# PART 4 : RECOMMENDATION TO IMPROVE THE NEWSLETTER'S CONVERSION RATE

STEP 1 : GETTING INFORMATION ABOUT THE DATASET

In [19]:
# Loading librairie needed
import pandas as pd
import numpy as np

from sklearn.model_selection import train_test_split
from sklearn.pipeline import Pipeline
from sklearn.impute import SimpleImputer
from sklearn.preprocessing import  OneHotEncoder, StandardScaler
from sklearn.compose import ColumnTransformer
from sklearn.linear_model import LogisticRegression
from sklearn.metrics import f1_score, ConfusionMatrixDisplay

import matplotlib.pyplot as plt
import plotly.express as px

# To hide warning log
import warnings
warnings.filterwarnings('ignore')

In [20]:
# oading dataset
dataset = pd.read_csv("src/conversion_best_model.csv")

In [21]:
dataset.shape

(31620, 6)

In [22]:
dataset.head()

Unnamed: 0,country,age,new_user,source,total_pages_visited,converted
0,UK,28,No,Seo,16,1
1,UK,22,Yes,Direct,5,0
2,China,32,Yes,Seo,1,0
3,US,32,Yes,Ads,6,0
4,China,25,No,Seo,3,0


STEP 2 : REPLACING THE NUMBER BY CORRESPONDING NAME CATEGORY

In [23]:
dataset['new_user'] = dataset["new_user"].apply(lambda x : "Yes" if x == 1 else "No")

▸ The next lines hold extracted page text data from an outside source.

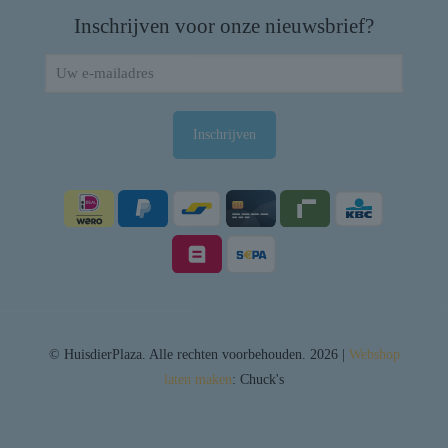
Inschrijven voor onze nieuwsbrief?
© HuisdierPlaza. Alle rechten voorbehouden. 2026 |
Webshop
laten maken
: Chuck's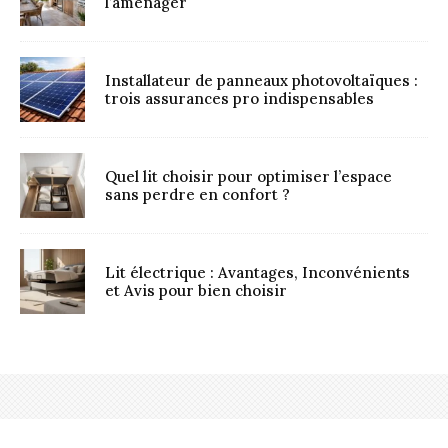
l’aménager
Installateur de panneaux photovoltaïques :
trois assurances pro indispensables
Quel lit choisir pour optimiser l’espace
sans perdre en confort ?
Lit électrique : Avantages, Inconvénients
et Avis pour bien choisir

STEP 3 : EXPLORATION DATA ANALYSIS USERS CONVERTED

In [24]:
# Creating a dataset with only converted people
mask = dataset['converted'] == 1
data_converted = dataset.loc[mask,:]

In [25]:
fig1 = px.histogram(data_converted["country"], 
            histnorm= 'percent', 
            title="Percent country", 
            text_auto=True).update_xaxes(categoryorder='total descending')

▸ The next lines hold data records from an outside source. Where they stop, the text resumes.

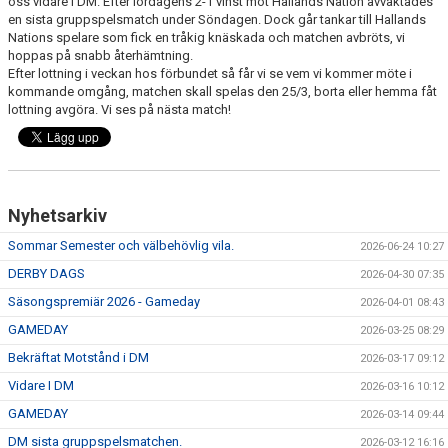
oss vidare i DM. Efter lördagens 2-1 vinst mot Hallands Nation avvaktades
BILDGALLERI
en sista gruppspelsmatch under Söndagen. Dock går tankar till Hallands
Nations spelare som fick en tråkig knäskada och matchen avbröts, vi
KONTAKT
hoppas på snabb återhämtning.
Efter lottning i veckan hos förbundet så får vi se vem vi kommer möte i
kommande omgång, matchen skall spelas den 25/3, borta eller hemma fåt
lottning avgöra. Vi ses på nästa match!
Nyhetsarkiv
Sommar Semester och välbehövlig vila.
2026-06-24 10:27
DERBY DAGS
2026-04-30 07:35
Säsongspremiär 2026 - Gameday
2026-04-01 08:43
GAMEDAY
2026-03-25 08:29
Bekräftat Motstånd i DM
2026-03-17 09:12
Vidare I DM
2026-03-16 10:12
GAMEDAY
2026-03-14 09:44
DM sista gruppspelsmatchen.
2026-03-12 16:16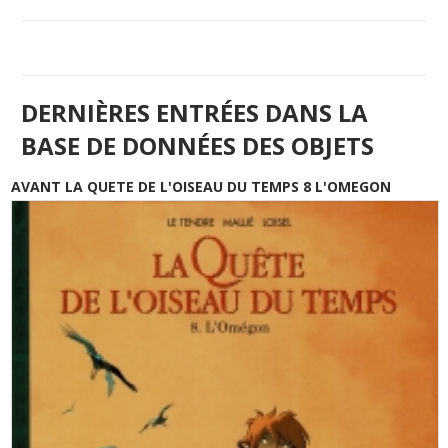
DERNIÈRES ENTRÉES DANS LA
BASE DE DONNÉES DES OBJETS
AVANT LA QUETE DE L'OISEAU DU TEMPS 8 L'OMEGON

fig1.update_layout(autosize=True, 
                    width=600,
                    height=500
                    )
fig1.show()

In [26]:
fig2 = px.histogram(data_converted["age"], 
            title="Age repartition", 
            text_auto=True, 
            nbins=10)
fig2.update_layout(autosize=True, 
                    width=500,
                    height=500
                    )
fig2.show()
    

In [27]:
fig3 = px.histogram(data_converted["new_user"], 
            title="New user repartition", 
            histnorm= 'percent',
            text_auto=True, 
            nbins=10)

fig3.update_layout(autosize=True, 
                    width=500,
                    height=500
                    )
fig3.show()

In [28]:
fig4 = px.histogram(data_converted["source"], 
            histnorm= 'percent', 
            title="Percent source", 
            text_auto=True).update_xaxes(categoryorder='total descending')

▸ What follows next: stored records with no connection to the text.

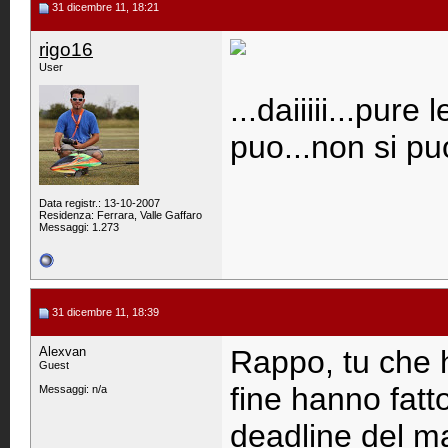
31 dicembre 11, 18:21
rigo16
User
...daiiiii...pure
puo...non si puo
Data registr.: 13-10-2007
Residenza: Ferrara, Valle Gaffaro
Messaggi: 1.273
31 dicembre 11, 18:39
Alexvan
Rappo, tu che 
Guest
fine hanno fatto
Messaggi: n/a
deadline del m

fig4.update_layout(autosize=True, 
                    width=500,
                    height=500
                    )
fig4.show()

In [29]:
fig5 = px.histogram(data_converted["total_pages_visited"], 
            title="Number of visited pages by users", 
            nbins=10,
            text_auto=True).update_xaxes(categoryorder='total descending')

fig5.update_layout(autosize=True, 
                    width=600,
                    height=500
                    )
fig5.show()

# END PART 4